Ah, Iris West: Jitters barista by day, intrepid chronicler of the Flash's superspeed shenanigans by night. But while The Flash has been off the air, we've been thinking that maybe Iris isn't Central City's best Citizen Journalist. In fact, she's actually the worst blogger on the internet, which is quite an achievement.
Okay, look, I know this is a real cheap shot, considering I use Kinja every day of my working life — but what the hell is this, Iris?
I'm pretty sure I've seen Geocities sites that are more clearly formatted than this. The weirdly Windows-Metro looking layout doesn't just look strange, but also:
- there are randomly floating pictures of various sizes everywhere (just labelled by their file names, which, no!)
- the color scheme is like bits of a rainbow barfed over a grey canvas
- the text for her post's ledes just fades away instead of actually cutting off properly - trust me, there is nothing more infuriating to a blogger than an Intro lede that gets cut off improperly
- for some bizarre reason, the whole design of the site is built to nest around Iris' little "About" blurb.
I want to murder my own eyes every time I look at this damn thing.
And god, that logo. Thankfully she made a much better one when she renamed the site.
For someone so insistent on proving to her readership that the Flash is real, whenever she encounters him Iris is pretty damn terrible at, you know, gathering evidence to show people that he's real.
There have been more than enough times when she's been up close with the Flash — and gone about actually visiting crime scenes to investigate, which is good! — or seen him in action, and she's never tried to get her phone out or a camera, or anything to document what's happening right in front of her (not even a dictaphone or recording app on her phone for rooftop interviews). You might argue it's pretty hard to get pictures of the fastest man alive, but he stands still in front of her often enough that damn Iris, do something other than just stare at him!
I bet that if she did try to get video of the Flash, it'd probably be shot in portrait mode. That just seems like how Iris rolls.
Imagine yourself in this situation: You've been looking for this superhuman being and they've finally arranged a meeting. They're standing right in front of you, willing to talk. You can ask them anything, everything. Instead, you blurt out this:
You've gotta give me something - Hobbies, Pet Peeves, favourite colour!
GODDAMIT IRIS. And she says dares to say he's a bad interviewee!

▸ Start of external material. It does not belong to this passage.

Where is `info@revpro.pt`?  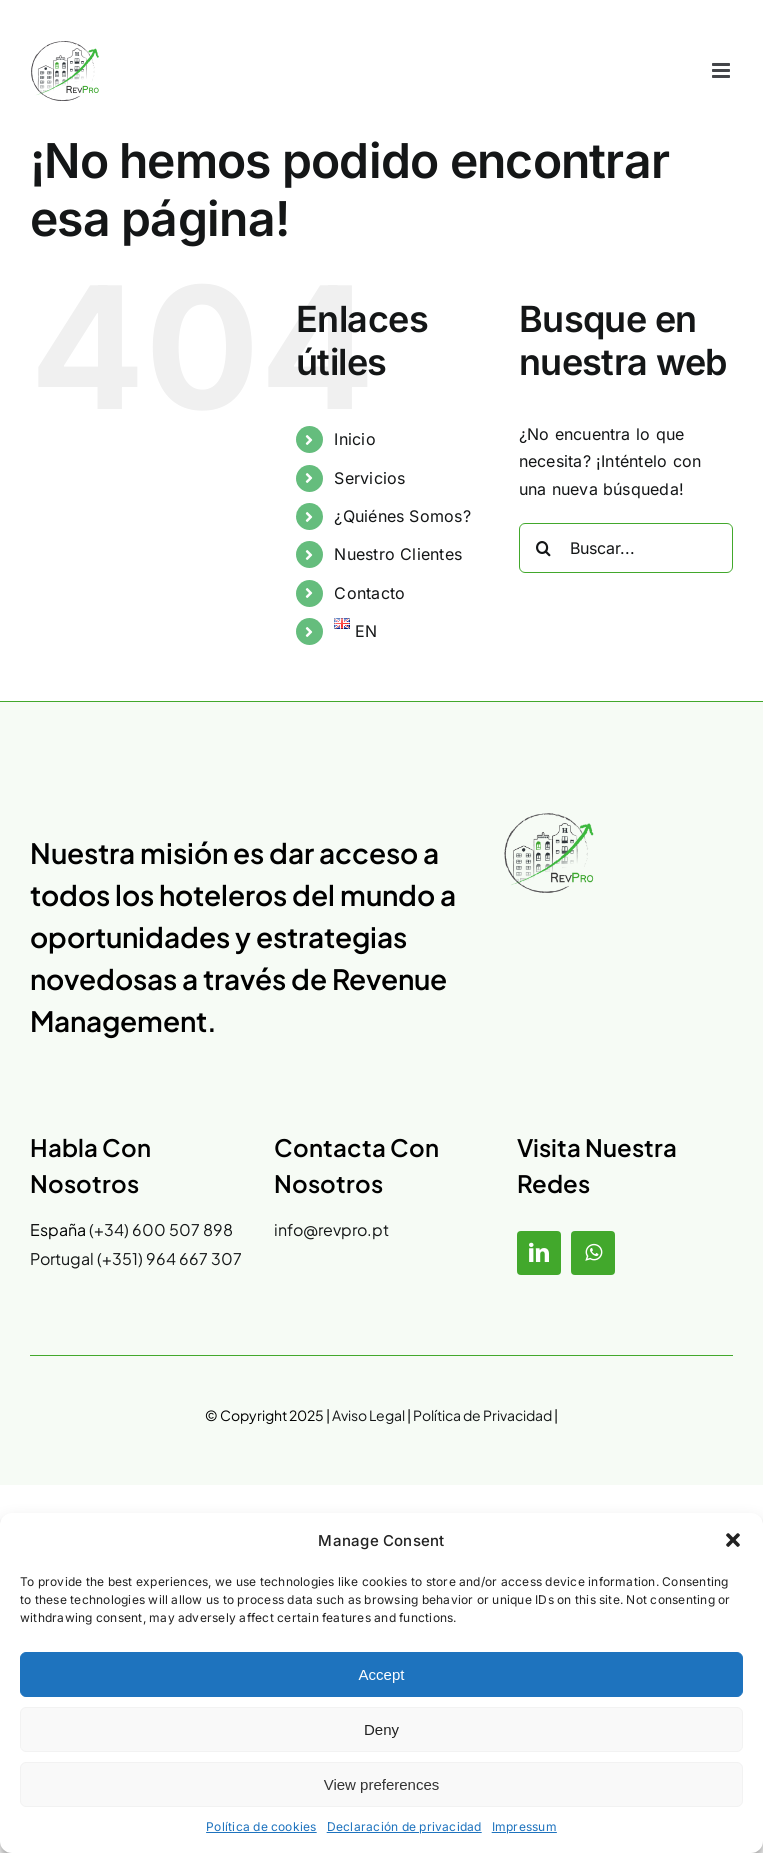 info@revpro.pt is located at coordinates (331, 1229).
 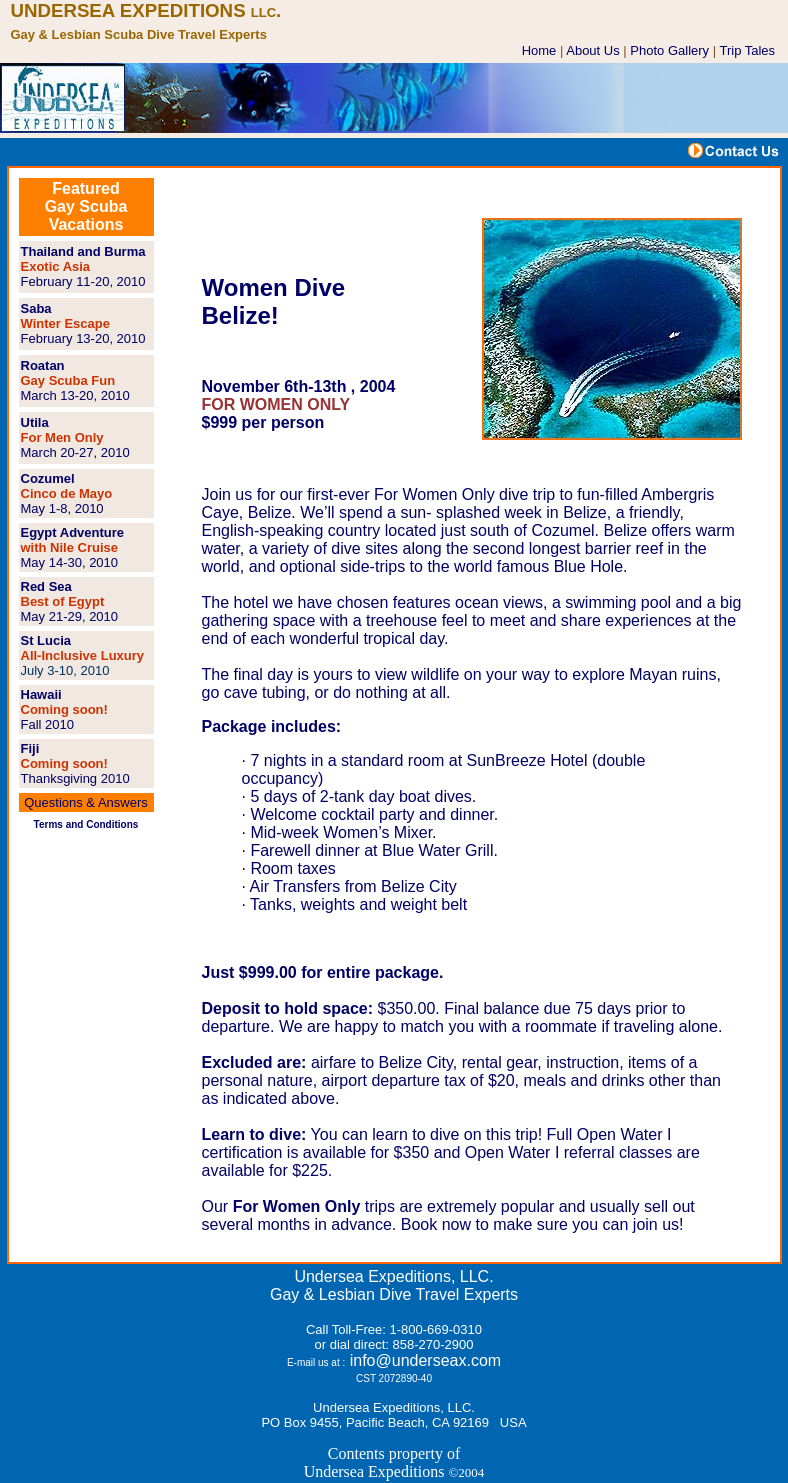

You'd think someone actually studying Journalism would know better to softball the fastest man alive when it comes to question time.
We've seen Iris write a few posts for her site on the show, but we've actually seen her posting direct messages to the Flash on it more often than actual content for the site.
Sure, it's great to get him to show up for clandestine chit chats, but how weird must that look to any of her actual readers? Do they think she's inviting them to Jitters? There must have been at least a few people showing up at a locked-up coffee shop in confusion, in the middle of the night, thanks to these messages showing up on her site in between actual bits of content. At least she's cooled off on direct contact with him for a bit, so maybe she's taken a hint and stopped using her blog to arrange meetings.
This is kind of the big one for poor Iris. How can you run a blog dedicated to uncovering the actions of the Flash when you're so bad at noticing stuff around you?
Barry doesn't really do the best job of hiding that he's got secrets from people — and honestly, Detective West doesn't either — and yet Iris doesn't pick up on anything out of the ordinary unless it's said right to her face, the way Barry's infatuation with her was in The Man In The Yellow Suit.
Even that, one of the most obvious things around that virtually anyone else can pick up on in an instant, comes as a shock to her! Even when Barry tries to conceal himself from her as the Flash, he kind of half asses it — the blurred face is pretty good, but he doesn't keep it up in their rooftop meetings, and his voice distortion still makes him sound like himself, unlike Oliver Queen's own methods of concealment. Considering she's lived with Barry for most of her life, how on Earth does she not pick up on that? For someone actively trying to find out stuff about the Flash, she's doing her damn best not to pick up the obvious.
From one (admittedly terrible) blogger to another — stick to the day job, Iris. At least it pays!